Saturday, October 31, 2020

Calculating park factors from batting lines instead of runs

I missed a post Tango wrote back in 2019 about park factors. In the comments, he said,

"That’s one place where we failed with our park factors, using actual runs instead of "component" runs. They should be based on Linear Weights or RC or wOBA, something like that.

"Using actual runs means introducing unnecessary random variation in the mix."

Yup. One of those bits of brilliance that's obvious in retrospect.

The idea is, there's a certain amount of luck involved in turning batting events into runs, which depends on the sequence -- in other words, "clutch hitting," which is thought to be mostly random. If teams wind up scoring, say, 20 runs above average in a certain park, it could be that the park lends itself to higher offense. But, it could also be that the park is neutral, and those 20 runs just came from better clutch hitting.

So if we calculated park factors from raw batting lines, instead of actual runs, we eliminate that luck, and should get better estimates. We can still convert to expected runs afterwards.

Let's do it. I'll start with using runs as usual. Then, I'll do it for wOBA, and we'll compare.


I used team-seasons from 2000-2019, except Coors Field (because it`s so extreme an outlier). I included only parks that were used at least 16 of the 20 seasons. 

To get the observed park effects, I just took home scoring (both teams combined) and subtracted road scoring (both teams combined). 

For those 444 datapoints, I got

SD(observed) = 81.6 runs

To estimate luck, I used the rule of thumb that SD(runs) for a single team's games is about 3. (Tango uses the square root of total runs for both teams, but I didn't bother.)  

If SD(1 game) = 3, then SD(81 games) = 27. But we want both teams combined, so multiply by root 2. Then, we want (home - road), so multiply by root 2 again.
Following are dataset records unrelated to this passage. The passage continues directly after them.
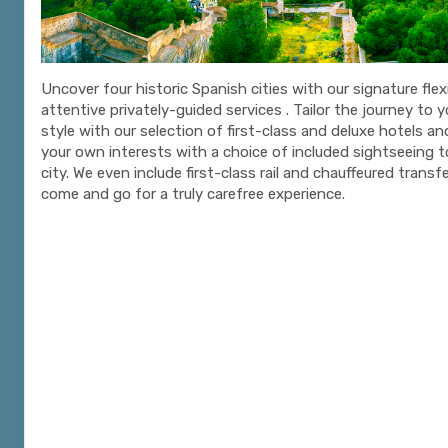
Uncover four historic Spanish cities with our signature flexi
attentive privately-guided services . Tailor the journey to 
style with our selection of first-class and deluxe hotels a
your own interests with a choice of included sightseeing t
city. We even include first-class rail and chauffeured trans
come and go for a truly carefree experience.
That gives us 54.

SD(luck) = 54 runs

Since var(observed) = var(luck) + var(non-luck), we get*

SD(non-luck) = 61.2 runs

*"var" is variance, the square of SD. I'm using it instead of "SD^2" because it makes it much easier to read.

Now, what's this thing I called "non-luck"? It's a combination of the differences between parks, and season-to season differences within the same park -- weather, how well the players are suited to the park, the parks used by other teams in the division (because of the unbalanced schedule), the parks used by interleague opponents, the somewhat-random distribution of opposing pitchers ... stuff like that.

var(non-luck) = var(between parks) + var(within park)

To estimate SD(within park), I just looked at the observed SDs of the same park across the 16-20 seasons in the dataset. There were 23 parks in the sample, and I took the root-mean-square of those 23 individual SDs. I got

SD(different seasons of park) = 64.1

But ... that 64.1 includes luck, and we want only the non-luck portion. So let's remove luck:

var(diff. seas. of park)= var(luck) + var(within park)
64.1 squared = 54 squared  + var(within park)
SD(within park) = 34.5 runs

And now we can estimate SD(between parks):

var(non-luck) = var(between parks) + var(within park)
61.2 squared = var(between parks) + 34.5 squared
SD(between parks) = 50.5 runs


81.6  runs total
54    luck
50.5  between parks
34.5  within park between seasons

Park squared is only 38 percent of the total squared. That means that only 38 percent of the observed park effect is real, and you have to regress to the mean by 62 percent to get an unbiased estimate.

That's a lot. And it's one reason that most sites publish park factors based on more than one season, to give luck a chance to even out.


Now, let's try Tango's suggestion to use wOBA instead, and see how much luck that squeezes out.

For the same individual parks, I calculated every year's observed park difference the same way as for runs -- home wOBA minus road wOBA, both teams combined.

For the sample, SD(observed) was 0.01524, against an average wOBA of .3248. That's a ratio of 4.7%. I did a regression and found runs-per-PA increase 1.8x as fast as wOBA (probably proportional to the 1.77th power, or something), so 4.7% in wOBA is 8.45% in runs.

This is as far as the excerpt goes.